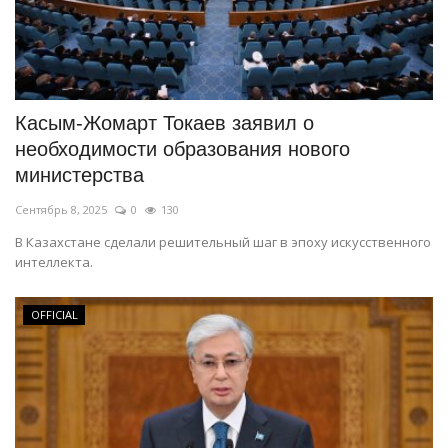
Касым-Жомарт Токаев заявил о
необходимости образования нового
министерства
Сентябрь 8, 2025
0
130
В Казахстане сделали решительный шаг в эпоху искусственного
интеллекта.
OFFICIAL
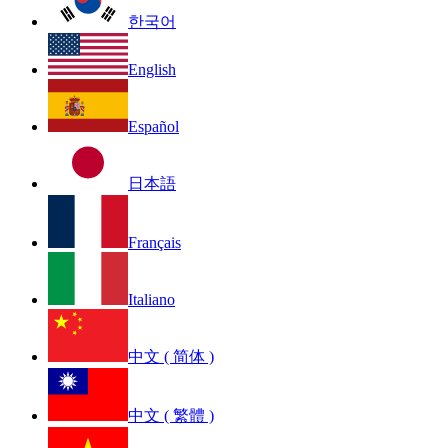
한국어
English
Español
日本語
Français
Italiano
中文 ( 简体 )
中文 ( 繁體 )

■ ■ ■

→ WORK TO COMPLETE
With the pictures removed, output the listing above exactly.

→ RESPONSE AREA
Касым-Жомарт Токаев заявил о
необходимости образования нового
министерства
Сентябрь 8, 2025
0
130
В Казахстане сделали решительный шаг в эпоху искусственного
интеллекта.
OFFICIAL
한국어
English
Español
日本語
Français
Italiano
中文 ( 简体 )
中文 ( 繁體 )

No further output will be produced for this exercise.